ECLI:NL:RBROT:2024:3963

Rechtbank Rotterdam

Datum uitspraak
12 april 2024
Publicatiedatum
1 mei 2024
Zaaknummer
C/10/674818 / JE RK 24-459
Instantie
Rechtbank Rotterdam
Type
Uitspraak
Rechtsgebied
Civiel recht; Personen- en familierecht
Procedures
  • Beschikking
Vindplaatsen
  • Rechtspraak.nl
AI samenvatting door LexboostAutomatisch gegenereerd

Verlenging ondertoezichtstelling van minderjarigen in het kader van jeugdbescherming

In deze beschikking van de kinderrechter van de Rechtbank Rotterdam, gedateerd 12 april 2024, wordt de verlenging van de ondertoezichtstelling van drie minderjarigen, [voornaam minderjarige 1], [voornaam minderjarige 2] en [voornaam minderjarige 3], besproken. De kinderrechter heeft de zaak behandeld naar aanleiding van een verzoek van de gecertificeerde instelling Jeugdbescherming Rotterdam Rijnmond, die de ondertoezichtstelling aanvraagt voor een periode van een jaar. De ouders van de minderjarigen zijn belast met het ouderlijk gezag, maar de situatie thuis is onrustig en er zijn zorgen over de ontwikkeling van de kinderen. De kinderrechter heeft vastgesteld dat de ouders nog niet in staat zijn om zelfstandig de bedreigde ontwikkeling van de kinderen af te wenden. De kinderrechter heeft de ondertoezichtstelling verlengd tot 14 oktober 2024, maar de duur beperkt tot zes maanden, met de mogelijkheid om de zaak later opnieuw te beoordelen. De GI is verzocht om uiterlijk op 1 september 2024 een rapportage in te dienen over de voortgang van de situatie. De kinderrechter heeft ook aangegeven dat de ouders en de GI voortvarend moeten blijven werken aan de adviezen van de hulpverlening.

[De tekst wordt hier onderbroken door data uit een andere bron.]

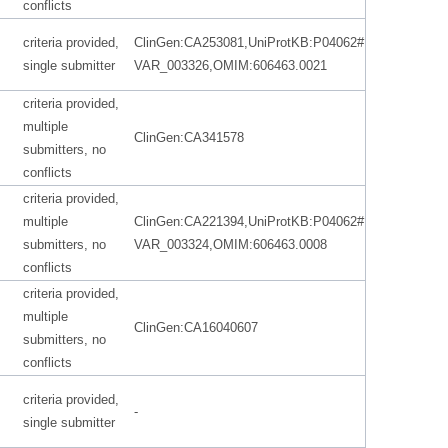
conflicts
criteria provided,
ClinGen:CA253081,UniProtKB:P04062#
single submitter
VAR_003326,OMIM:606463.0021
criteria provided,
multiple
ClinGen:CA341578
submitters, no
conflicts
criteria provided,
multiple
ClinGen:CA221394,UniProtKB:P04062#
submitters, no
VAR_003324,OMIM:606463.0008
conflicts
criteria provided,
multiple
ClinGen:CA16040607
submitters, no
conflicts
criteria provided,
-
single submitter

De beschikking is openbaar uitgesproken en kan door belanghebbenden worden aangevochten binnen de gestelde termijn.

Uitspraak

RECHTBANK ROTTERDAM

Familie- en Jeugdrecht
Zaaknummer: C/10/674818 / JE RK 24-459
Datum uitspraak: 12 april 2024
Beschikking van de kinderrechter over een verlenging ondertoezichtstelling
in de zaak van
de gecertificeerde instelling Jeugdbescherming Rotterdam Rijnmond,
gevestigd te Rotterdam,
hierna te noemen de GI,
over
[minderjarige 1], geboren op [geboortedatum 1] 2006 in [geboorteplaats] ,
hierna te noemen [voornaam minderjarige 1] ,
[minderjarige 2], geboren op [geboortedatum 2] 2009 in [geboorteplaats] ,
hierna te noemen [voornaam minderjarige 2] ,
[minderjarige 3], geboren op [geboortedatum 3] 2013 in [geboorteplaats] ,
hierna te noemen [voornaam minderjarige 3] .
De kinderrechter merkt als belanghebbenden aan:
[naam moeder],
hierna te noemen de moeder,
wonende in [woonplaats 1] ,
[naam vader],
hierna te noemen de vader,
wonende in [woonplaats 2] .

1.Het verloop van de procedure

1.1.
De kinderrechter neemt de volgende stukken mee in haar beoordeling:
- het verzoekschrift met bijlagen van de GI van 21 februari 2024, binnengekomen bij de rechtbank op 1 maart 2024.
1.2.
De mondelinge behandeling met gesloten deuren heeft plaatsgevonden op 12 april 2024. Daarbij waren aanwezig:
- de vader;
  • de moeder;
  • een vertegenwoordigster van de GI, te weten mw. [persoon A] .
1.3.
De kinderrechter heeft [voornaam minderjarige 1] en [voornaam minderjarige 2] uitgenodigd voor een gesprek. [voornaam minderjarige 1] en [voornaam minderjarige 2] hebben niet gereageerd.
2.
De feiten
2.1.
De ouders zijn belast met het ouderlijk gezag over [voornaam minderjarige 1] , [voornaam minderjarige 2] en [voornaam minderjarige 3] .
2.2.
[voornaam minderjarige 1] , [voornaam minderjarige 2] en [voornaam minderjarige 3] wonen bij hun moeder.
2.3.
Bij beschikking van 14 juli 2023 zijn [voornaam minderjarige 1] , [voornaam minderjarige 2] en [voornaam minderjarige 3] onder toezicht gesteld met ingang van 14 juli 2023 tot 14 april 2024, is de spoedmachtiging tot uithuisplaatsing van [voornaam minderjarige 1] in een accommodatie van een jeugdhulpaanbieder opgeheven per 14 april 2024 en is het meer of anders verzochte afgewezen.

3.Het verzoek

3.1.
De GI verzoekt de ondertoezichtstelling van [voornaam minderjarige 1] , [voornaam minderjarige 2] en [voornaam minderjarige 3] te verlengen voor de duur van een jaar, met uitvoerbaarverklaring bij voorraad.

4.De standpunten

4.1.
De GI heeft ter zitting het verzoek voor [voornaam minderjarige 1] mondeling gewijzigd in die zin dat de GI verzoekt om de ondertoezichtstelling van [voornaam minderjarige 1] te verlengen tot haar meerderjarigheid en de verzoeken als volgt nader toegelicht.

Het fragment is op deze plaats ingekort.